The thought never ever struck her that a nation young boy without any official education might ever possible cause her harm. Hulga was under the impression that she could seduce and manipulate Manley. Groves 4 By using Hulga’s intelligence and pride against her Manley was able to seduce and humiliate Hulga. Leaving her in a situation where she ‘d have to plead for assistance. Manley got the very best of Hulga, he used her weakness, made her tell him that she loved him, made her take off her leg, and after that when Hulga had nothing delegated give Manley took the leg and leaving Hulga stranded in the loft. The Lesson” by Toni Cade Bambara happens in New York’s inner city. “The Lesson” is embeded in the 1960s a time where many African-Americans were moving north to escape racism and poverty. In “The Lesson,”Miss Moore just recently moved into the narrator’s, Sylvia’s, neighborhood. Miss Moore is various from the other grownups in the neighborhood. She uses her hair in its natural curls, she speaks appropriate English, everyone calls her by her last name, Ms. Moore has participated in college, and she feels it’s her task to teach the neighborhood kids about the world around them.
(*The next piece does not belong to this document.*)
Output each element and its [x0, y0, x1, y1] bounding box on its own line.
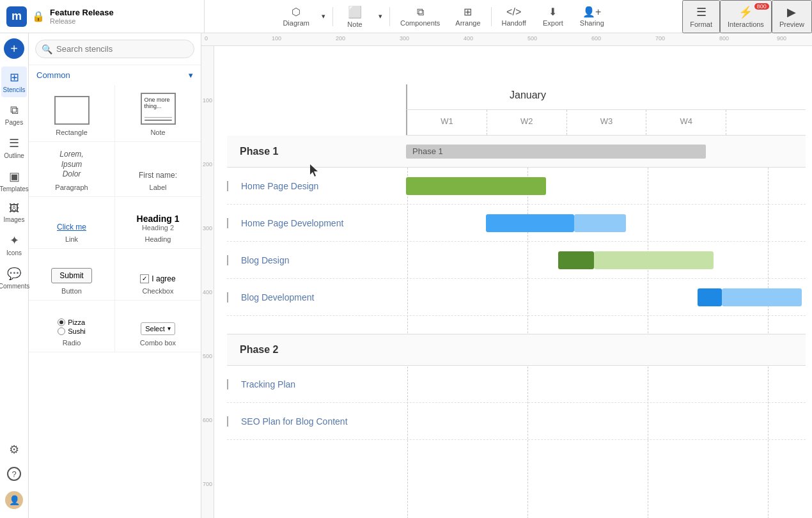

Sylvia is the antagonist in “The lesson”. The story begins with a group of bad, lower class city kids standing in front of a mailbox, preparing themselves for another day of being taught by Mrs. Moore. Mrs. Moore felt that it was her duty to assist underprivileged kids find out since she was among the only women in the community to make a college degree. Miss Moore chooses to take a group of kids beyond their natural surroundings to show them how other people living in the exact same city live.

The journey into the city could be described as the villain of the story. The idea is to present the children to the possibilities that are out there. Throughout the story Miss Moore asks a question about cash. “SEARCH FOR the quote” Groves 5 Sylvia’s pride will not permit her to openly acknowledge that she has actually discovered something from Miss Moore’s journey. This is why her character could be described as semi-flat.